Ecobank Kenya, KCB #ticker:KCB and Commercial Bank of Africa have demanded to be paid their Sh1.7 billion, Sh480.1 million and Sh364.5 million loans respectively, breaking ranks with other lenders, including French investment fund Proparco, who are owed Sh9 billion.
Mumias, which disclosed its debt problems in the latest annual report, says it is betting on government support to restructure the liabilities even as banks continue to charge interest penalties.
The company is in default on principal and loan repayments.
"With the exception of Proparco, Kenya Sugar Board and the National Treasury, all the other lenders have issued demand letters requiring immediate payment of all sums outstanding,” Mumias says in the report.
“The company, together with anchor shareholder, the Government of Kenya, have initiated a structured process to discuss with the lenders with a view to restructuring the debt liabilities.”
The government, which owns a 20 per cent stake in Mumias, has already bailed out the company to the tune of Sh3.5 billion but this has since been consumed, with no improvement in its earnings or capital position.
Taxpayers will likely sink in more billions to rescue the miller if the government remains averse to shutting it down.
Mumias’ short-term liabilities exceeded its current assets by Sh15.2 billion as of June 2017, signalling a liquidity crisis even as its total book value continues to be eroded by successive losses.
The miller’s net worth shrunk to a record low of Sh756.5 million in the review period, half its market capitalisation of Sh1.5 billion on the Nairobi Securities Exchange (NSE) where it trades at a speculative price of Sh1 per share.
“If the above strategies are not fully implemented, there would be a material uncertainty as to the company’s ability to continue as a going concern and it may, therefore, be unable to realise its assets and discharge its liabilities in the normal course of business,” Mumias says in reference to its rescue plans, including receipt of more bailout money.
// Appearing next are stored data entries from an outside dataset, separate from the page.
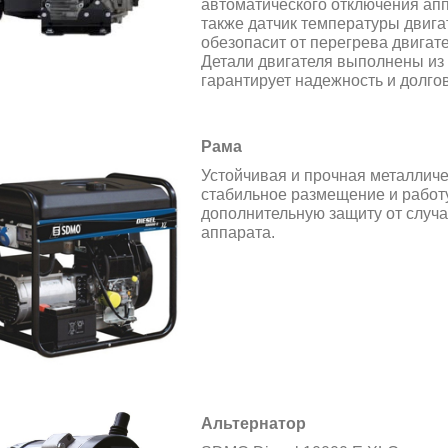
автоматического
отключения апп
также датчик температуры
двига
обезопасит от перегрева двигате
Детали двигателя выполнены из 
гарантирует надежность
и долго
Рама
Устойчивая и прочная металличе
стабильное размещение и работу
дополнительную защиту от случа
аппарата.
Альтернатор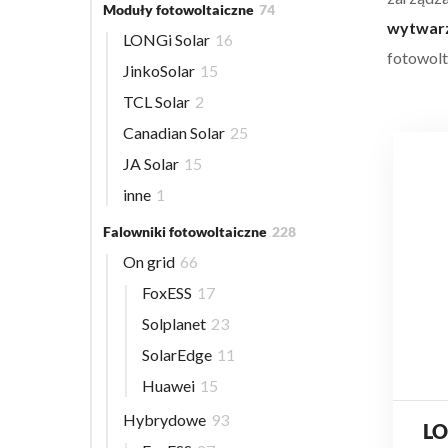
Moduły fotowoltaiczne
74
wytwar
LONGi Solar
16
fotowolt
JinkoSolar
15
TCL Solar
2
Canadian Solar
25
JA Solar
15
inne
1
Falowniki fotowoltaiczne
228
On grid
66
FoxESS
17
Solplanet
23
SolarEdge
11
Huawei
15
Hybrydowe
93
LO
“The directors will initiate discussions with stakeholders to seek further financial support to implement its turnaround strategy,” the company says, adding that it has received a letter of support from the government.
Value for money
It remains to be seen whether taxpayers will get value for money in saving Mumias, with the government having shown willingness to take more risk through disbursement of funds to the miller on loose terms.
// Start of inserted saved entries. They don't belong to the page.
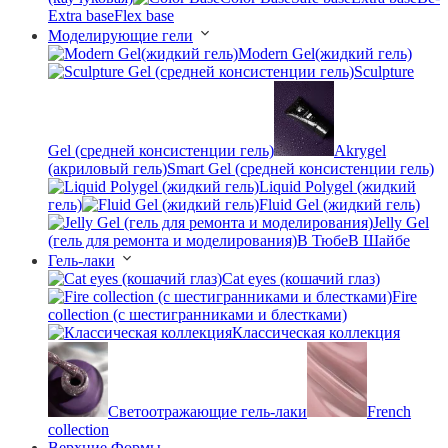
Extra base
Flex base
Моделирующие гели
Modern Gel(жидкий гель)
Sculpture
Gel (средней консистенции гель)
Akrygel
(акриловый гель)
Smart Gel (средней консистенции гель)
Liquid Polygel (жидкий
гель)
Fluid Gel (жидкий гель)
Jelly Gel
(гель для ремонта и моделирования)
В Тюбе
В Шайбе
Гель-лаки
Cat eyes (кошачий глаз)
Fire
collection (с шестигранниками и блестками)
Классическая коллекция
Светоотражающие гель-лаки
French
collection
Верхние Формы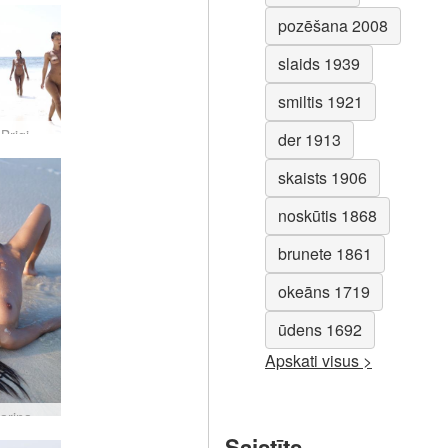
pozēšana 2008
slaids 1939
smiltis 1921
Anna S Brigi Melissa Suzie Suzie Carina slapja un smilšaina #94
der 1913
skaists 1906
noskūtis 1868
brunete 1861
okeāns 1719
ūdens 1692
Apskati visus >
Suzie Carina kailā pludmale #14
Saistīts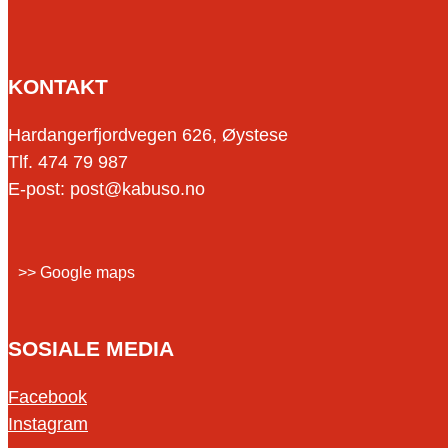
KONTAKT
Hardangerfjordvegen 626, Øystese
Tlf. 474 79 987
E-post: post@kabuso.no
>> Google maps
SOSIALE MEDIA
Facebook
Instagram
Mumias, for instance, says it received Sh839.2 million from the government in the year ended June 2017 before a definition of the cash infusion or its terms were documented.
This forced the miller to classify the money as long-term debt, choosing for itself the least burdensome option.
“The terms of the funds received are still under negotiations, and have been presented as non-current borrowings as at June 30, 2017,” the miller says.
Mumias has pledged most of its assets to various lenders, including 10,900 acres of leasehold land.
Ecobank, among other banks, has a claim on the miller’s ethanol plant, its receivables and inventory.
KCB’s loan is secured by part of the company’s land in Mumias while Proparco has a claim on the company’s power generation plant.
The miller reported a larger net loss of Sh6.7 billion in the year ended June compared to Sh4.7 billion the year before as sales collapsed to Sh2 billion from Sh6.2 bilion.
The loss was aggravated by higher costs, including legal fees which more than doubled to Sh482.3 million from Sh196.1 million.
The value of its sugar and power generation plants was also written down by Sh2.3 billion.